La suya no fue una tarea fácil. A veces, con menos efectivos que los de la guerrilla, tuvo que pagar un costo muy alto para derrotarla. Logró siempre liberar poblaciones y rescatar secuestrados. Pero, en muchas ocasiones, con un profundo dolor vio caer oficiales y soldados que no dudaban en arriesgar su vida. Para ellos, dar la vida por la patria no era una frase de discurso, sino un riesgo valerosamente asumido en cada acción. El sacrificio de estos hombres solo era apreciado por sus comandantes, compañeros y familiares. Las penurias vividas por ellos en la profundidad de nuestras selvas o en las abruptas trochas de las cordilleras nunca fueron conocidas por la mayoría de los colombianos. Tan solo nos limitábamos a leer en la prensa la noticia de uno, dos o tres soldados muertos en algún rincón del Cauca o de Nariño.

Hemos pasado por alto cifras escalofriantes. Para citar solo algunas, debemos recordar que desde hace 35 años se han contado 32.000 militares muertos. Quedaron solas y abandonadas a su suerte más de 13.600 viudas junto a 54.000 huérfanos. Sin olvidar el drama de 17.000 militares mutilados, muchos de ellos hoy inválidos, a causa de las infames minas antipersonales.

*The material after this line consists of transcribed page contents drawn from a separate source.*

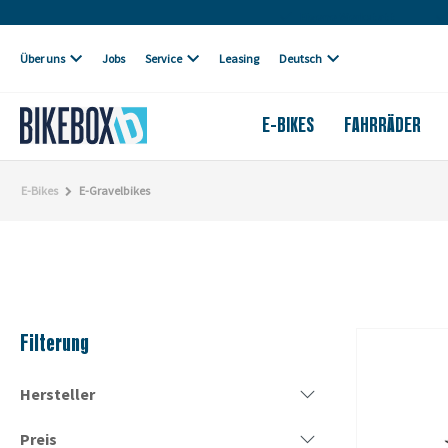
Eigene Werkstatt
Über uns
Jobs
Service
Leasing
Deutsch
E-BIKES
FAHRRÄDER
E-Bikes
E-Gravelbikes
Filterung
Hersteller
Preis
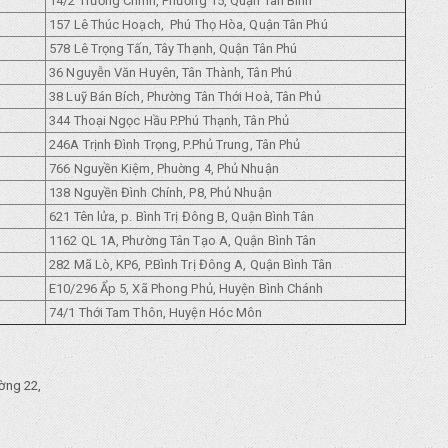
14/2 Trường Chinh, Phường 15, Quận Tân Bình
157 Lê Thúc Hoạch, Phú Thọ Hòa, Quận Tân Phú
578 Lê Trọng Tấn, Tây Thạnh, Quận Tân Phú
36 Nguyễn Văn Huyên, Tân Thành, Tân Phú
38 Luỹ Bán Bích, Phường Tân Thới Hoà, Tân Phủ
344 Thoại Ngọc Hầu P.Phú Thạnh, Tân Phủ
246A Trịnh Đình Trọng, P.Phủ Trung, Tân Phủ
766 Nguyền Kiệm, Phuờng 4, Phủ Nhuận
138 Nguyền Đình Chính, P8, Phủ Nhuận
621 Tên lửa, p. Bình Trị Đông B, Quận Bình Tân
1162 QL 1A, Phường Tân Tạo A, Quận Bình Tân
282 Mã Lò, KP6, P.Bình Trị Đông A, Quận Bình Tân
E10/296 Ẩp 5, Xã Phong Phủ, Huyện Bình Chánh
74/1 Thới Tam Thôn, Huyện Hóc Môn
ờng 22,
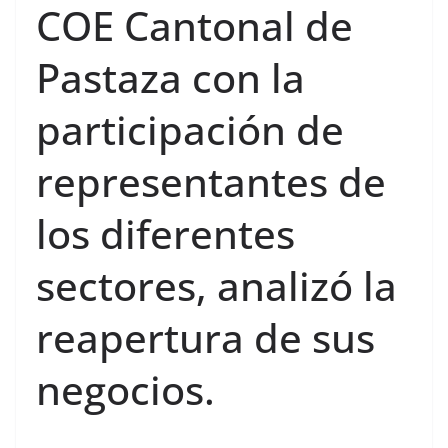
COE Cantonal de
Pastaza con la
participación de
representantes de
los diferentes
sectores, analizó la
reapertura de sus
negocios.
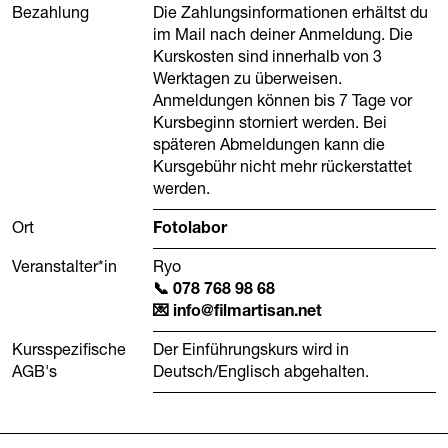
Bezahlung
Die Zahlungsinformationen erhältst du
im Mail nach deiner Anmeldung. Die
Kurskosten sind innerhalb von 3
Werktagen zu überweisen.
Anmeldungen können bis 7 Tage vor
Kursbeginn storniert werden. Bei
späteren Abmeldungen kann die
Kursgebühr nicht mehr rückerstattet
werden.
Ort
Fotolabor
Veranstalter*in
Ryo
078 768 98 68
info@filmartisan.net
Kursspezifische
Der Einführungskurs wird in
AGB's
Deutsch/Englisch abgehalten.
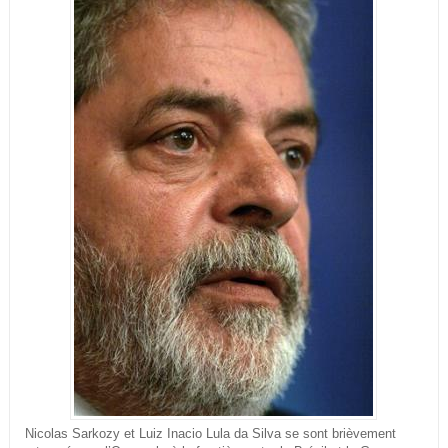
Nicolas Sarkozy et Luiz Inacio Lula da Silva se sont brièvement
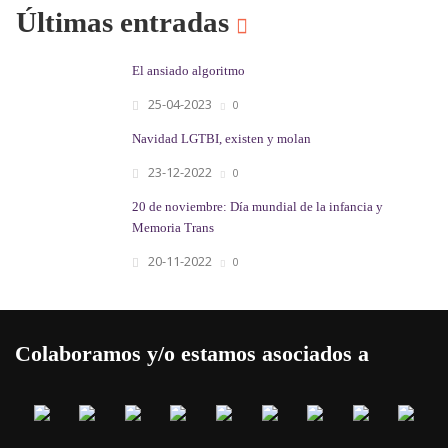
Últimas entradas
El ansiado algoritmo
25-04-2023
0
Navidad LGTBI, existen y molan
23-12-2022
0
20 de noviembre: Día mundial de la infancia y
Memoria Trans
20-11-2022
0
Colaboramos y/o estamos asociados a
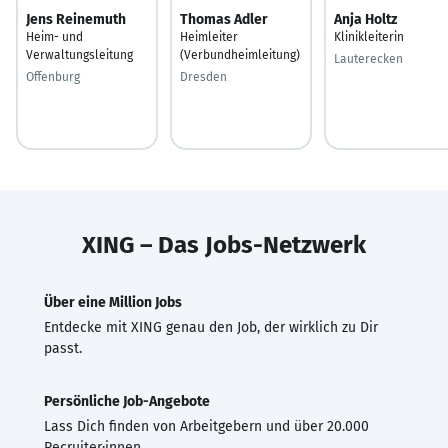
Jens Reinemuth
Thomas Adler
Anja Holtz
Heim- und
Heimleiter
Klinikleiterin
Verwaltungsleitung
(Verbundheimleitung)
Lauterecken
Offenburg
Dresden
XING – Das Jobs-Netzwerk
Über eine Million Jobs
Entdecke mit XING genau den Job, der wirklich zu Dir
passt.
Persönliche Job-Angebote
Lass Dich finden von Arbeitgebern und über 20.000
Recruiter·innen.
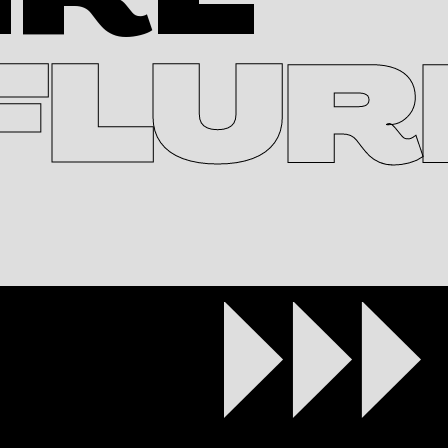
IRL
FLUR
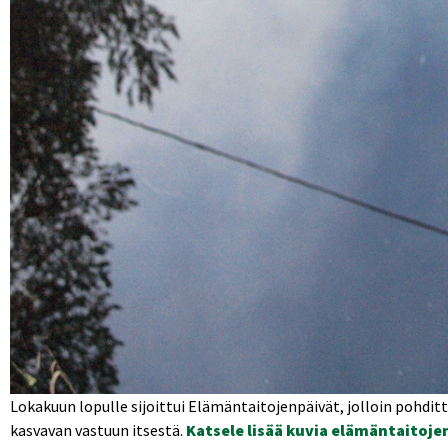
Lokakuun lopulle sijoittui Elämäntaitojenpäivät, jolloin pohd
kasvavan vastuun itsestä.
Katsele lisää kuvia elämäntaitojen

En contraste con esta ignorada y dolorosa realidad, lo que suele divulgarse con estrépito en los foros internacionales va en desmedro de nuestras Fuerzas Armadas. Los “falsos positivos”, por ejemplo. Sin duda, hubo casos demostrables de este atroz delito en apartadas regiones, cuando oscuros oficiales, a quienes ante todo se les exigían bajas para obtener un ascenso o un traslado, ultimaban a detenidos y hasta mendigos para presentarlos como guerrilleros muertos en combate.

Tales extravíos, duramente condenados por los altos mandos, dieron lugar a que los brazos políticos de las FARC convirtieran en “falsos positivos” reales bajas sufridas por la guerrilla en combate. Fue el primero de una serie de montajes de su guerra jurídica que, con ayuda de falsos testigos y la ligereza o parcialidad de jueces o magistrados, consiguieron la condena de las más prestantes figuras del Ejército como los generales Arias Cabrales, Uscátegui, Rito Alejo del Río o los coroneles Plazas Vega y Mejía Gutiérrez. Con iguales artificios, 15.000 oficiales, suboficiales y soldados se hallan detenidos y 3.000 de ellos condenados.

Revelar la injusticia sufrida puede traerle problemas a un militar. Le ocurrió al coronel Mejía Gutiérrez. Luego de un par de artículos publicados en este diario y de un reportaje concedido a la televisión, fue confinado en el distante y gélido Cantón de Artillería y a personajes como el almirante Arango Bacci y la senadora Paola Holguín no se les permitió visitarlo.

De esta manera, cuando el país les debería una inmensa gratitud a sus Fuerzas Armadas, lo que vemos hoy es una institución salpicada por toda clase de infundios y altamente desmoralizada por los injustos castigos que padecen sus hombres más valiosos. Tengámoslo en cuenta.